Tang interrupted him. "I know. Thank you."
He did know. He had written the foundational paper on neural reconstruction. He understood the math better than anyone in the room.
Later, from his bed, he calculated the probability of the accident itself.
The road he'd traveled a thousand times; the precise millisecond of the truck's brake failure; the three-second window of his own distraction. He found the answer.
Then he had the orderly fold the paper and throw it away.
It was a redundant calculation.
It took him a while to accept the phrase "meaningless."
Three years, to be exact.
For the first three years, he kept up with journals. He ran datasets through his mind and occasionally had a nurse contact a research team.
By the fourth year, he stopped.
It wasn't despair. It was simply that the computation was complete. His mind had reached a conclusion, and he had always respected the results of a clean proof.
His acceptance was absolute.
He stopped entertaining treatment plans, stopped accepting the tears of visitors, and tuned out the "you'll get better" platitudes. He did what he could: he read, he thought, and he occasionally coached the nurses on how to rotate his body to prevent bedsores. The method he devised was three steps more efficient than the hospital's standard protocol. The nurses eventually adopted it as their own.
He didn't feel hatred.
Hate requires energy, and his remaining reserves were strictly allocated to maintaining basic consciousness.

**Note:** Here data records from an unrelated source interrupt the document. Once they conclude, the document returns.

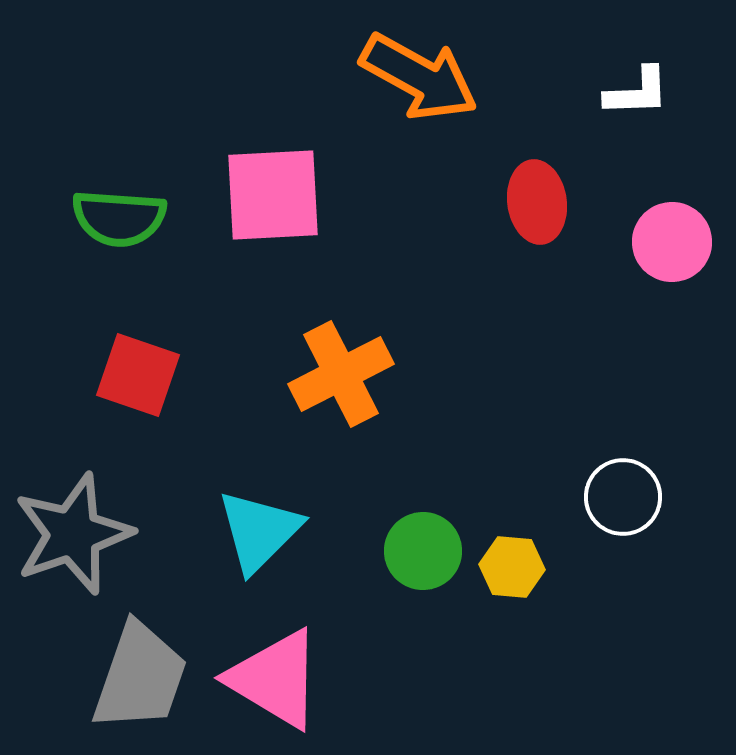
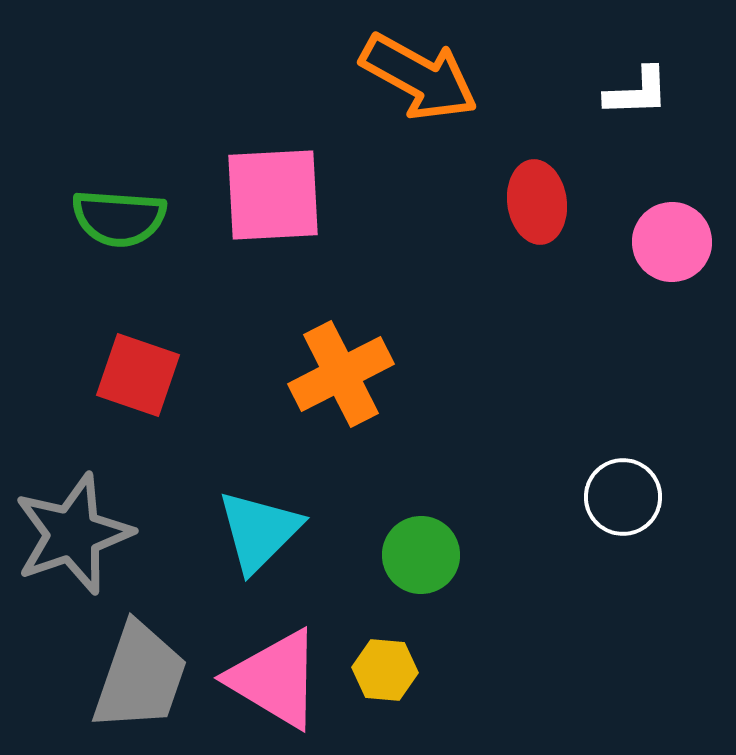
green circle: moved 2 px left, 4 px down
yellow hexagon: moved 127 px left, 103 px down
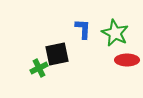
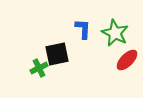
red ellipse: rotated 45 degrees counterclockwise
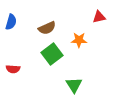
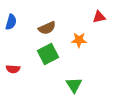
green square: moved 4 px left; rotated 10 degrees clockwise
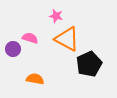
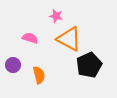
orange triangle: moved 2 px right
purple circle: moved 16 px down
black pentagon: moved 1 px down
orange semicircle: moved 4 px right, 4 px up; rotated 66 degrees clockwise
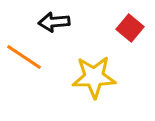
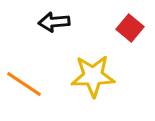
orange line: moved 27 px down
yellow star: moved 1 px left, 1 px up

Sometimes, he noticed the mundane.
This morning, a man visiting the next bed over took off his trench coat and draped it over a chair. The movement took less than two seconds—off, draped, sit. It was as natural as breathing.

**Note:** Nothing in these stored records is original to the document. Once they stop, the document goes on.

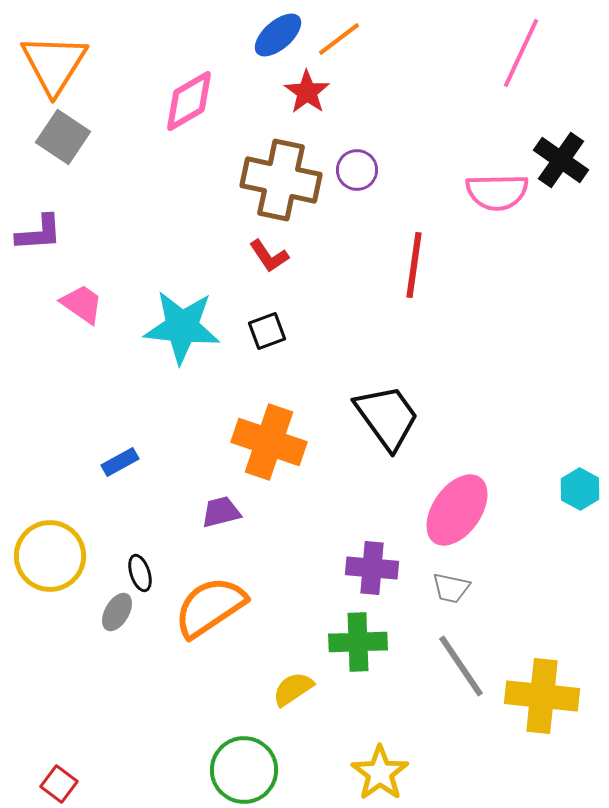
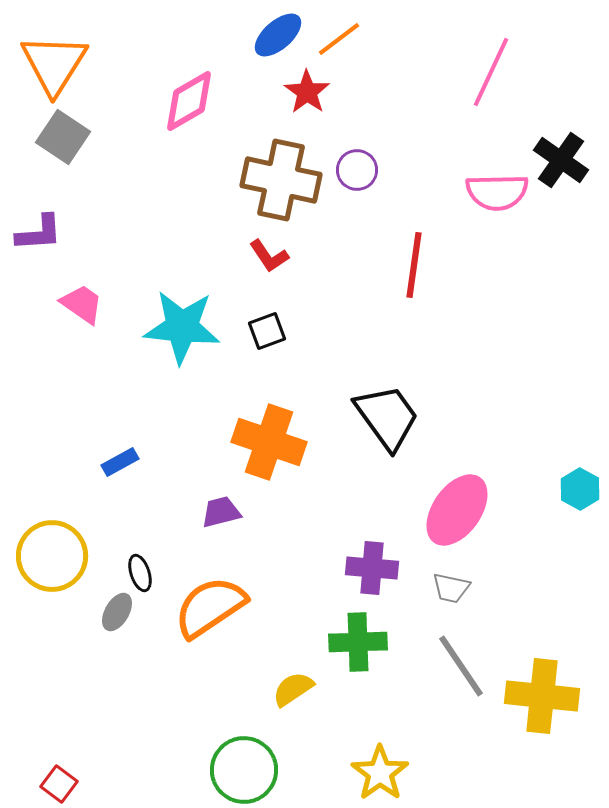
pink line: moved 30 px left, 19 px down
yellow circle: moved 2 px right
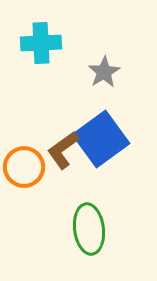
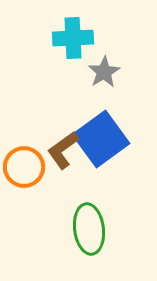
cyan cross: moved 32 px right, 5 px up
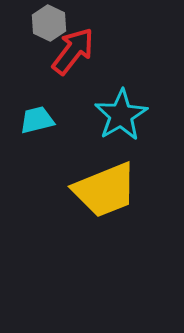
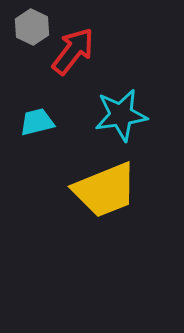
gray hexagon: moved 17 px left, 4 px down
cyan star: rotated 22 degrees clockwise
cyan trapezoid: moved 2 px down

Tang Xuan watched that ghost of a movement for five seconds.
The last time he had done something "casually" was fifteen years ago.

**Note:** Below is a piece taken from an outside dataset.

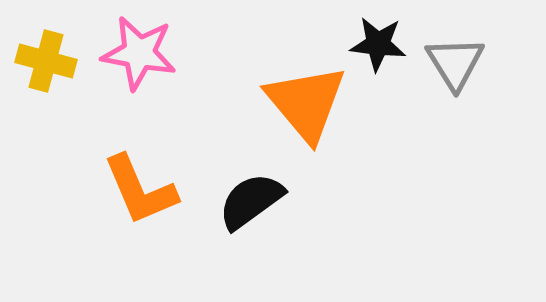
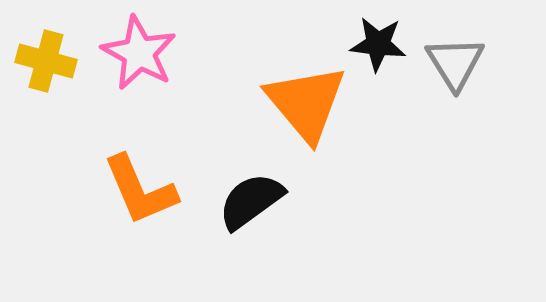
pink star: rotated 18 degrees clockwise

He didn't dwell on what he felt about that. He just watched for five seconds, then dragged his gaze back to the ceiling.
Outside, another firework boomed.
A flash of orange light brushed the ceiling and died.
He didn't see the color; he only perceived the change in luminosity.
He remembered the fireworks from the lab roof when he was twenty-nine.
Back then, he thought: When I'm forty, I'm going to set off the fireworks myself.
Personally.
To feel the fuse catch, to be the one who sent the light into the sky.
He never made it to forty. He never lit a single fuse.
The thought hung in his mind for a fraction of a second—quiet, still—and then it was gone.
No sorrow, no rage. Just a file opened and immediately closed.
He wasn't a sentimental man.
He had simply been in this bed long enough to notice things he once considered beneath him.
Like the night-shift orderly who, every morning before the shift change, would straighten the water cup on Tang's nightstand. The man never spoke; he just adjusted it until it was perfect, down to the millimeter. Tang didn't know his name, but he knew the arc of that gesture. It was a ritual of agonizing precision.
He realized then that most people lived like that—spending their lives on tiny, unnoticed acts of precision that no one would ever call "brilliant."
He used to think he was different. He used to think he stood on a higher peak.
Now he lay paralyzed, unable to turn his head to see the sky, while the orderly hummed and pushed a cleaning cart down the hall.
Tang Xuan closed his eyes.
The sound of rolling wheels approached.
A nurse entered, turning the lights up a notch. "Mr. Tang, we have an MRI scheduled. Let's get you moving."
Tang didn't move—he couldn't.
He simply watched the bloodstain on the ceiling slide out of his field of vision as the bed began to roll.
His broken frame was wheeled toward the basement.
Beyond his sight, high above the hospital in the night sky, a rare solar storm—a torrent of sunspot particles—was silently tearing through the atmosphere.
As the bed slid into the massive maw of the MRI machine, a low, rhythmic thrumming began to vibrate through the cramped space.
Tang Xuan's eyes snapped shut.
On the heart monitor, the readout spiked into a bizarre, mathematically perfect folded sine wave. The sound in the room changed, shifting into a strange, haunting tremor—as if something, in a purely physical sense, was being screamed awake.